Gardner and Colleagues Introduce Bill to Authorize Delayed VA Medical Leases
WASHINGTON—Senators Cory Gardner (R-CO), Mark R. Warner (D-VA), Susan Collins (R-ME), and a group of 14 other Senators, reintroduced the bipartisan Providing Veterans Overdue Care Act, legislation that would authorize pending leases for 24 Department of Veterans Affairs (VA) medical facilities in 15 states. The bill seeks to ensure veteran access to healthcare by authorizing these medical leases, which would allow the VA to maintain needed healthcare facilities for which the VA has been seeking congressional approval for more than a year.
Under law, the VA must receive specific legislative authorization to lease medical facilities with average annual rental payments in excess of $1 million. However, since 2012, Congress has not, through a regular process, authorized any major VA medical facility leases, hampering the ability of the department to provide much-needed health care and services to veterans around the country. The 24 leases pending before Congress are located in states with an estimated 11 million veterans.
“Despite progress the V-A has made in recent years to improve access, too many veterans in Virginia and across the country are still waiting too long to get medical care through the V-A. While we have been able to reduce waiting times in the Hampton Roads region, we have a larger challenge ahead as the veteran population in the area grows at roughly four times the national average,” said Warner. “Veterans deserve a new outpatient facility in South Hampton Roads to help ease some of the burden at Hampton VAMC, and Congress needs to make the approval of these two dozen pending leases a top priority.

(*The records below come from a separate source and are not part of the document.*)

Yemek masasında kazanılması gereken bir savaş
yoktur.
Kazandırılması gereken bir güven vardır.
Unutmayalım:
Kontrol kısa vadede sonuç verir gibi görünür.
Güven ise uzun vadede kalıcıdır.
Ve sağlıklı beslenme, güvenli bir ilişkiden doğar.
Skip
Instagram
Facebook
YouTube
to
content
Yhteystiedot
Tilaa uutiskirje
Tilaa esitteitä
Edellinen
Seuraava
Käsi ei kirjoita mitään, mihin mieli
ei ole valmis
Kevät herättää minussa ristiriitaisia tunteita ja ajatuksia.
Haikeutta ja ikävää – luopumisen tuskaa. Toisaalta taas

Our veterans expect better from us, and this bill is a good step in the effort to improve veteran’s access to the services they have earned through their service to this country.”

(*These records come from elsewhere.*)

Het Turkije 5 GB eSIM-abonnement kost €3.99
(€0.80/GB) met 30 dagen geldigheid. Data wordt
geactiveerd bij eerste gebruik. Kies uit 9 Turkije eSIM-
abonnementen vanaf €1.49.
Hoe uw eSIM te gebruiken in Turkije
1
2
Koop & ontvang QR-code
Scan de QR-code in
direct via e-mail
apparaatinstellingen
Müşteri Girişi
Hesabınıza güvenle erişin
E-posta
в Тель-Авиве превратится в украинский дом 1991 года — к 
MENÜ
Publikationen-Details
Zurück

“Veterans deserve convenient access to the high-quality health care they have earned through their service. That is why I continue to urge my colleagues to support the authorization of these leases for vital medical facilities across the country, including in Portland, ME,” said Collins. “These facilities, such as the proposed CBOC in Portland, will allow veterans to receive outpatient care without the stress and difficulty of traveling to larger VA medical centers, which may be located far away from their homes.”
One reason for the delay in congressional authorization has been a recent change in the way that the Congressional Budget Office (CBO) scores these leases. Prior to 2012, the major medical facility leases were scored on an annual basis, but that year, CBO determined that budget authority for these leases, many of which cover a 20-year period, should be recorded up front when the leases are initiated and the acquisition occurs, not when the debt is repaid. As such, scoring for legislation that authorized these leases increased significantly, even though actual spending would not increase and the leases are ultimately subject to annual appropriations.